Хотя я тогда ещё не очень большевикам доверял. Собрала она всех наших и речь сказала: Кольчаково дело – плохо, надо скорее добивать его и наладить мирную жизнь. Кричит, руками махает, щека у неё дёргается, очки блестят. Постарела, усохла, лицо тёмное в цвет очкам, голодное лицо, а голос визгливый. Очень неприятная. Вечером рассказывала мне, что она давно настоящая партийная и даже в тюрьме сидела два раза. С моряком встретилась всего три месяца тому назад, когда он, раненый, в больнице лежал. Ну, это не моё дело. Спрашивает:

– А знаешь, что доктор-то, хозяин твой, тоже с кольчаковцами?

Тут я говорю ей:

– Вон он, доктор, в холодке лежит, под кустом.
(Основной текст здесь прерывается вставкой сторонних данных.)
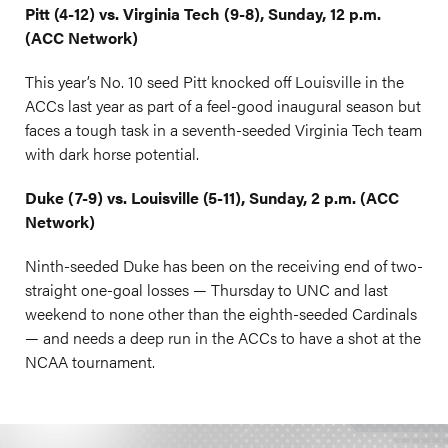
Pitt (4-12) vs. Virginia Tech (9-8), Sunday, 12 p.m.
(ACC Network)
This year’s No. 10 seed Pitt knocked off Louisville in the
ACCs last year as part of a feel-good inaugural season but
faces a tough task in a seventh-seeded Virginia Tech team
with dark horse potential.
Duke (7-9) vs. Louisville (5-11), Sunday, 2 p.m. (ACC
Network)
Ninth-seeded Duke has been on the receiving end of two-
straight one-goal losses — Thursday to UNC and last
weekend to none other than the eighth-seeded Cardinals
— and needs a deep run in the ACCs to have a shot at the
NCAA tournament.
Так её и передёрнуло всю, – жаль, не видно было, за очками, как её глазок играет; не могла она забыть, что пренебрёг доктор ейной бабьей слабостью, не могла! Я это давно знал, а в ту минуту совсем удостоверился. Смеюсь, конечно, над ней, а она доказывает, что доктор – враг. Пошёл я к нему, говорю:

– Тут – Татьяна!

Он только усы языком поправил; хрипит:

– Вот как…

И больше ни слова не сказал. Следил я весь вечер: не подойдёт ли она к нему, не разговорятся ли? Нет, ходит она сторонкой, прутиком помахивает; подойдёт к матросу своему, – он на телеге лежал, – перекинется с ним словечком и опять ходит, как часовой. Я к доктору два раза подходил – спит он будто бы, не откликается. Будить – жалко, а хотел я сказать ему что-нибудь. Даже при луне заметно было, какое красное, раскалённое лицо у него, – у здоровых людей при луне-то рожи синие.

К полуночи начали мы собираться дальше в путь. Спрашиваю Кутырского:

– Чего будем делать, Матвей Николаич, с пленниками?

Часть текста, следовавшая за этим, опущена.